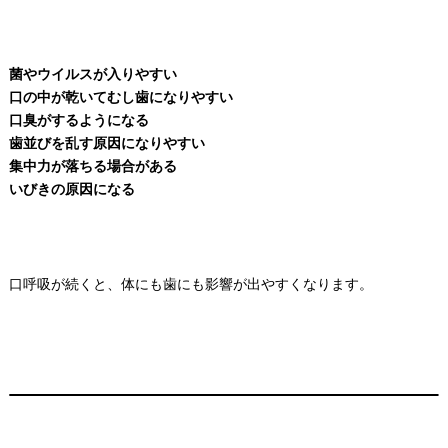
菌やウイルスが入りやすい
口の中が乾いてむし歯になりやすい
口臭がするようになる
歯並びを乱す原因になりやすい
集中力が落ちる場合がある
いびきの原因になる
口呼吸が続くと、体にも歯にも影響が出やすくなります。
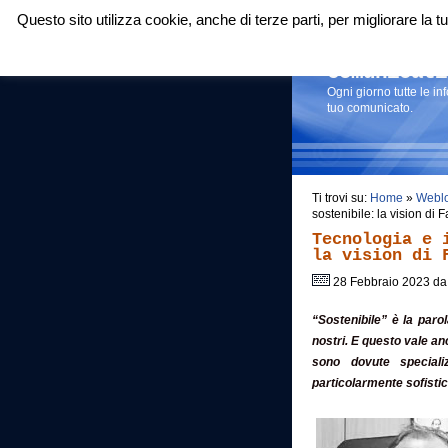
Questo sito utilizza cookie, anche di terze parti, per migliorare la
Login
|
RSS
|
Comunicati
Ogni giorno tutte le i
tuo comunicato.
Ti trovi su:
Home
»
Webl
sostenibile: la vision di
Tecnologia e 
la vision di 
28 Febbraio 2023 d
“Sostenibile” è la paro
nostri. E questo vale an
sono dovute speciali
particolarmente sofistic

........

# TRY IT
Which of the lines above mention the word "vision"? Pull those lines out.

# SOLUTION TO THIS PROBLEM
sostenibile: la vision di
la vision di 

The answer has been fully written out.